Propos recueillis par FL sauf mentions.

(1) Un point vocabulaire s’impose :

Suivre un régime « omnivore », c’est consommer des aliments d'origine animale ou végétale. Bref, tout ce qu’on trouve au supermarché.

Suivre un régime « végétarien », c’est ne pas consommer de chair animale (du poisson, de la viande), mais consommer des produits d'origine animale comme les produits laitiers et des œufs.

Suivre un régime « pesco-végétarien », c’est consommer tout (y compris du poisson, des produits laitiers, des œufs) sauf de la viande.

Suivre un régime « végétalien », c’est consommer seulement des aliments d’origine végétale, donc pas de viande, pas de poisson, pas de produits laitiers, pas d’œufs.

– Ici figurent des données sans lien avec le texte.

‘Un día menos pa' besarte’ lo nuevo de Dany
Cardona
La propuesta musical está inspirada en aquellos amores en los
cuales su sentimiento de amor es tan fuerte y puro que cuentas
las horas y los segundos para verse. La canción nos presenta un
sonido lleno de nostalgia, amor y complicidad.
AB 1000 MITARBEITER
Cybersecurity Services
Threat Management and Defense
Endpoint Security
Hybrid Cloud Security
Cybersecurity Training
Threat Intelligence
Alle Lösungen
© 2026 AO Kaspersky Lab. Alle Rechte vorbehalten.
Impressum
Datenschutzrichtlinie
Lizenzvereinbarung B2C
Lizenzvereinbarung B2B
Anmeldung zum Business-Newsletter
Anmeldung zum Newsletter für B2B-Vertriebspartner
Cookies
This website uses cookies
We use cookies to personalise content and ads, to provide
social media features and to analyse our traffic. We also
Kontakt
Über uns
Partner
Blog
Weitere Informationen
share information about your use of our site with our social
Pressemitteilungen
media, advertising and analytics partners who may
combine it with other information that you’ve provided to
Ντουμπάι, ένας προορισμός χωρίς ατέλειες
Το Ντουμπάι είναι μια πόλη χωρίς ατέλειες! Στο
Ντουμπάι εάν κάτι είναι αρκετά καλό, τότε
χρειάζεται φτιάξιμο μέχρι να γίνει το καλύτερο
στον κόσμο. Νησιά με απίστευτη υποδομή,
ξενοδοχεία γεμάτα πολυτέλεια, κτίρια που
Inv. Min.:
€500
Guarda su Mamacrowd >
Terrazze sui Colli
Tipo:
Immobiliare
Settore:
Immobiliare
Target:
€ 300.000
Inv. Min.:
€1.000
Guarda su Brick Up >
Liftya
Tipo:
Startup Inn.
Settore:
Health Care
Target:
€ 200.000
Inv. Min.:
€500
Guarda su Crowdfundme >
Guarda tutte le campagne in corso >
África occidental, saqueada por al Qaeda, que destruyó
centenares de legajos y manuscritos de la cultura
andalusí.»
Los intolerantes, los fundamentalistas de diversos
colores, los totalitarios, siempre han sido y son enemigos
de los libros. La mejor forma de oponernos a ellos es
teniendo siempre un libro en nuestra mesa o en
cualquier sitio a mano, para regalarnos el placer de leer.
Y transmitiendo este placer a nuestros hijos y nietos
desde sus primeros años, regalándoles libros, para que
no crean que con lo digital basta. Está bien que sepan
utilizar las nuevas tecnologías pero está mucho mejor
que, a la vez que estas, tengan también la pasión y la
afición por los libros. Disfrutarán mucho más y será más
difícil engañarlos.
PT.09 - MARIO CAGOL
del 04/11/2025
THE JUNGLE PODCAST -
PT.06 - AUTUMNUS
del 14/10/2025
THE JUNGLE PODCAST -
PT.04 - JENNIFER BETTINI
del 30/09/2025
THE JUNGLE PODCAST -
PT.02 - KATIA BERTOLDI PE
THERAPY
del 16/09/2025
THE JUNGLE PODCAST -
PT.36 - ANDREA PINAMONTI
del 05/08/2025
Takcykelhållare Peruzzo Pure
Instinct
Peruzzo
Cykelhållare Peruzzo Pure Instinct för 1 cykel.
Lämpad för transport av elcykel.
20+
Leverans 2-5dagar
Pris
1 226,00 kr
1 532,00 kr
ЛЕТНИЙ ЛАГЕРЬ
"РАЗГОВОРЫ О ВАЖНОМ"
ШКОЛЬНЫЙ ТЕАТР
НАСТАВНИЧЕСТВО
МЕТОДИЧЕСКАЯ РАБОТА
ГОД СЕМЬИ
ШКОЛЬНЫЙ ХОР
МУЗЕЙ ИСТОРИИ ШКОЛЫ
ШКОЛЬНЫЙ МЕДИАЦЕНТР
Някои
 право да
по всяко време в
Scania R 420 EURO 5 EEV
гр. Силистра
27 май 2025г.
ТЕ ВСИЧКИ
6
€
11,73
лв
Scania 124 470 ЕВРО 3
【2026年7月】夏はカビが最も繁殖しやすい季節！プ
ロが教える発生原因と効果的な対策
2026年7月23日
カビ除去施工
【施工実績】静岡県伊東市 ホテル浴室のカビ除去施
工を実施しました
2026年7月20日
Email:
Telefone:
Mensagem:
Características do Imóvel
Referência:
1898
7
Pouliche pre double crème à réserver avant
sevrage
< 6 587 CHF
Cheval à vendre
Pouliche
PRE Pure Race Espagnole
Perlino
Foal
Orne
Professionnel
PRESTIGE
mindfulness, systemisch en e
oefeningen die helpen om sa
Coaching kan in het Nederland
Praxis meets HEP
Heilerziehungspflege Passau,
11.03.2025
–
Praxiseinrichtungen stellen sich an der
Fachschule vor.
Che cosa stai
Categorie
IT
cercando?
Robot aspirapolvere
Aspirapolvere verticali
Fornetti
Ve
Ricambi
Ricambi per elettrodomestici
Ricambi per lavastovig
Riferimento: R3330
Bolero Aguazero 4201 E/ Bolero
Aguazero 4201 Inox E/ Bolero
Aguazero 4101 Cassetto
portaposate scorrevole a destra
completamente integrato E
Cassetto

Quelle est la différence entre « être végétalien » et « être végan » ? Le « véganisme » n’est pas un régime alimentaire, c’est une conduite de vie, qui consiste à ne consommer aucun produit issu des animaux ou de leur exploitation. Donc, suivre un régime végétalien, mais aussi ne pas porter de fourrure, ne pas porter de bijou composé de plumes ou d’écailles, ne pas aller voir des lions au cirque, etc.